Yine birkaç yıl önce görüşmeye başladığım bir adam vardı. Hoşlanıyordum da, İstiklalde gezdik falan sonra bunun iş yerine geldik. İş yeri iki katlı bir yer, üst katta yatak odası var ve üst kat, çatı katı, aylardan Temmuz! Pek niyetim yoktu olayı sevişmeye taşımaya ama çok da istiyordum bir yandan ilk buluşma sayılır, ilk buluşmada sevişmek sakıncalıdır ama bu benim dizimden öpünce ben tahrik oldum, olay ilerledi. Alt kat hadi tamamdı, ön sevişme harikaydı, bu beni üst kata çıkarttı. O da ne, üst kat yanıyor! Tamam adam iyi ama terliyoruz, bunalıyoruz, fenalık geldi ben bunu durdurdum, aşağıya geri indik pek bir şey olmadı tabii haliyle. Madem yaşadığın yer bu kadar sıcak oluyor ve orada sevişmek konusunda ısrarcısın klima alacaksın! ya da sonbahar gelene kadar libidonu rafa kaldıracak, sevişmeyeceksin, başka yolu yok.
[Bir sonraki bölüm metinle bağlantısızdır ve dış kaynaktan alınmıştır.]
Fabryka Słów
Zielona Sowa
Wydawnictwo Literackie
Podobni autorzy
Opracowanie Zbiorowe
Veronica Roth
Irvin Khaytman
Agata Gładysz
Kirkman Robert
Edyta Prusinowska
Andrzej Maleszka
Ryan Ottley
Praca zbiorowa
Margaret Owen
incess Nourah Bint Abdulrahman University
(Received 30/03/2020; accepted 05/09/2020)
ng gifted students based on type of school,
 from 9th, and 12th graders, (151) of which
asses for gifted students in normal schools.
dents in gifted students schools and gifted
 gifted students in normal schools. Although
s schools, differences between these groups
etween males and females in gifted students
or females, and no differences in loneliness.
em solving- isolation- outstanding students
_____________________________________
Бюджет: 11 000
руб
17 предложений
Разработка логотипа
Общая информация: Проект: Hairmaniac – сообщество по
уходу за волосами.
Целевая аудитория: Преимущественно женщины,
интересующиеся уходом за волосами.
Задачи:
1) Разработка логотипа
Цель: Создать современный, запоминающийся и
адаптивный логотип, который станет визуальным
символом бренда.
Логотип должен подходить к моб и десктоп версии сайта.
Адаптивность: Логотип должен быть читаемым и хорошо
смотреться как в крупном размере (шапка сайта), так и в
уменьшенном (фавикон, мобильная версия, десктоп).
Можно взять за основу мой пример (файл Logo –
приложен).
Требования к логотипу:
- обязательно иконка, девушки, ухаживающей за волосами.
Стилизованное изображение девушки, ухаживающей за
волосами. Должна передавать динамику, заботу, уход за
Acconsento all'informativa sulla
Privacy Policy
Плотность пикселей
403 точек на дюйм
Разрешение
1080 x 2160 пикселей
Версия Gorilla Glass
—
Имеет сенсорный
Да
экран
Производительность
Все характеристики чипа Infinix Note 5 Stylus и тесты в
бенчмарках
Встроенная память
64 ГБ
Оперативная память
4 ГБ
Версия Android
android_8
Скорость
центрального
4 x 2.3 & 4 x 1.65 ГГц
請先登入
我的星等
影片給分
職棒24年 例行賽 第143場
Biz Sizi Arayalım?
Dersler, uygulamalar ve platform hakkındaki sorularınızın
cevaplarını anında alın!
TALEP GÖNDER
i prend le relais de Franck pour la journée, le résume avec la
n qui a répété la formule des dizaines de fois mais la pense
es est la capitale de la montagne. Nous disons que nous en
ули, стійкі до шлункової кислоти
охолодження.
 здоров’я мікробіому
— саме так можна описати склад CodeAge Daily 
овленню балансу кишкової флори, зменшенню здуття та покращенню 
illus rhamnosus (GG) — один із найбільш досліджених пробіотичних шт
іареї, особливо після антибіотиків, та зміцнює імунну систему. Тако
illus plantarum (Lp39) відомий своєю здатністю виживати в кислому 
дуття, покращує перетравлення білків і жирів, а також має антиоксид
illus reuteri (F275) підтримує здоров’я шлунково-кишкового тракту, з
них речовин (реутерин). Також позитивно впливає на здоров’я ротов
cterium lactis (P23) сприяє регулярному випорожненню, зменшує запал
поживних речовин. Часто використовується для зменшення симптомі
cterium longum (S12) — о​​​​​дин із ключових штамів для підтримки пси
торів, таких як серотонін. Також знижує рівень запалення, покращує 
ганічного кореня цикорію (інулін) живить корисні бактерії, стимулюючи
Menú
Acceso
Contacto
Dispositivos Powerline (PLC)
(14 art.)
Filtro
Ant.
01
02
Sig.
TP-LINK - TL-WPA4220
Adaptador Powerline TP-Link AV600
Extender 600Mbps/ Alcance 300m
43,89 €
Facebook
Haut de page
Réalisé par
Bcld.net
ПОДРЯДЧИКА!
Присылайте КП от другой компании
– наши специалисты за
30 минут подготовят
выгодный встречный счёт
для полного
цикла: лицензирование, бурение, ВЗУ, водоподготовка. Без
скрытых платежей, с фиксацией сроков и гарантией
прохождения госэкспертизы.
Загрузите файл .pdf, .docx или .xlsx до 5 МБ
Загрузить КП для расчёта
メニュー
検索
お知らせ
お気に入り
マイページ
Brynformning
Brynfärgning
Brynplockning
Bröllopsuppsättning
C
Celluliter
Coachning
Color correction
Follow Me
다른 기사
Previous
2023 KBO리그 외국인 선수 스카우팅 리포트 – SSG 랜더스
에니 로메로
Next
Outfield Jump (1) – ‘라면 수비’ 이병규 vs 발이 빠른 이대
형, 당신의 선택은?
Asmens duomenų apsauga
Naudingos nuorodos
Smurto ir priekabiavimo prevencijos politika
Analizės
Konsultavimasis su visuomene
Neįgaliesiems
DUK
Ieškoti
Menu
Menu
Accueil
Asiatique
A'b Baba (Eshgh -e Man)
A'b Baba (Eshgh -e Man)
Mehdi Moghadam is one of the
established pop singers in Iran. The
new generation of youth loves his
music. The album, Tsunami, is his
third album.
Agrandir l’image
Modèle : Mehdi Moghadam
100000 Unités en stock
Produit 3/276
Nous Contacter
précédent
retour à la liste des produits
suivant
Giden Yine Gitmeye Meyillidir

 Terk edilmiş geçmiş karşıma ağlıyor, zırlıyor.  Şimdi ben bu kıza ne diyeyim, yakın da arkadaşım ama ağlama be kızım, değmez ki. Terk etmiş def olmuş gitmiş. Bırak gitsin. Sana hissettirdikleri yeter, bundan sonra onun için üzülmeyeceksin. Sen sert kadınsın anlamazsın diyor. Biz de doğuştan sertleşmedik. Kaç kere düştük, yerlerde süründük de ondan sonra böyle olduk. Ben de az ağlamadım beni terk edenlerin arkasından ha sonra da onlar gelip bana ağladılar ben de hadi canım bak kapı bu da sapı dedim o ayrı. Kincilik olunca bünyede yapacak bir şey yok. Hem zaten adam zamanında çekmiş gitmiş, hayattan ve sonra bulduğu kadından darbe yemiş Marin ne iyi hatundu ya diye bana dönmüş, ben onu kabul eder miyim? Etmem. Soğuduğum birine dünya yansa geri ısınamam, artık sevmiyorsam tekrar sevemem, tahammül bile edemem. Bence böyle de olmalı.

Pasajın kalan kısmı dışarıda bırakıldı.